> _Work item_:
Among the lines of the listing below, retype exactly those from the one containing "raht 3-flammig" through the one containing "KOMMUNIKATION", both included. Do not include pictures.

> _Entries supplied_:
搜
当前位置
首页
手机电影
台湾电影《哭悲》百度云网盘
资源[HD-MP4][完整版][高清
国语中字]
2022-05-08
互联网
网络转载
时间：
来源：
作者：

--

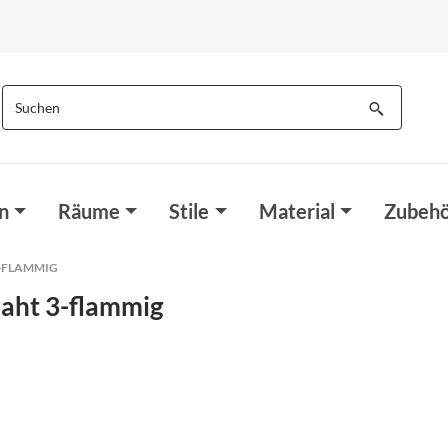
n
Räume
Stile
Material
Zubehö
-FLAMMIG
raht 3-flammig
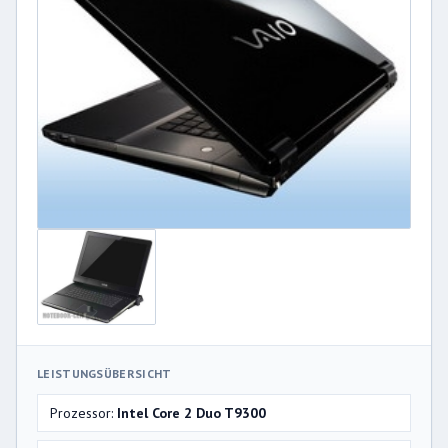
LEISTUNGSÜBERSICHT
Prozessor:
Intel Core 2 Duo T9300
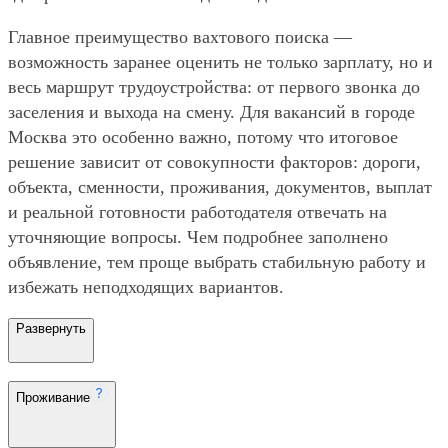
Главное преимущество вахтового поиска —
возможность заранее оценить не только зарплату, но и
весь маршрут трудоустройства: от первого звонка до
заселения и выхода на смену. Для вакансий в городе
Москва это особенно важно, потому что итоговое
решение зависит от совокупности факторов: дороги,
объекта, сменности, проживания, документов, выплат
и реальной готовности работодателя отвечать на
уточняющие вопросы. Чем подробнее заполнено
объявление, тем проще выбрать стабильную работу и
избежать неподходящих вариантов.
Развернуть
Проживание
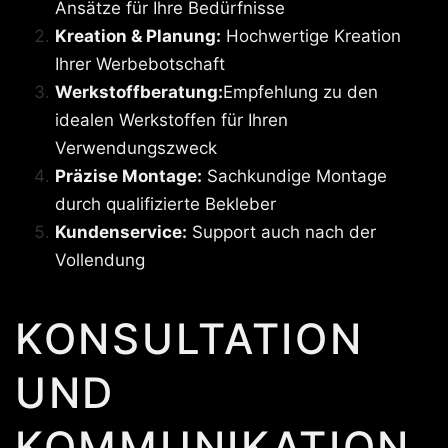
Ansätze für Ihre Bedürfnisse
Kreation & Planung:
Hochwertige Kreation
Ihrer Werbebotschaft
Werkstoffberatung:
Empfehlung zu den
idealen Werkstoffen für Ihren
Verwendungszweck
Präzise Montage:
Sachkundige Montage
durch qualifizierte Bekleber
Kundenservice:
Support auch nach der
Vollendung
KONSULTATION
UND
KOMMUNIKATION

> _Output below_:
raht 3-flammig
LEISTUNGSÜBERSICHT
Prozessor:
Intel Core 2 Duo T9300
Главное преимущество вахтового поиска —
возможность заранее оценить не только зарплату, но и
весь маршрут трудоустройства: от первого звонка до
заселения и выхода на смену. Для вакансий в городе
Москва это особенно важно, потому что итоговое
решение зависит от совокупности факторов: дороги,
объекта, сменности, проживания, документов, выплат
и реальной готовности работодателя отвечать на
уточняющие вопросы. Чем подробнее заполнено
объявление, тем проще выбрать стабильную работу и
избежать неподходящих вариантов.
Развернуть
Проживание
Ansätze für Ihre Bedürfnisse
Kreation & Planung:
Hochwertige Kreation
Ihrer Werbebotschaft
Werkstoffberatung:
Empfehlung zu den
idealen Werkstoffen für Ihren
Verwendungszweck
Präzise Montage:
Sachkundige Montage
durch qualifizierte Bekleber
Kundenservice:
Support auch nach der
Vollendung
KONSULTATION
UND
KOMMUNIKATION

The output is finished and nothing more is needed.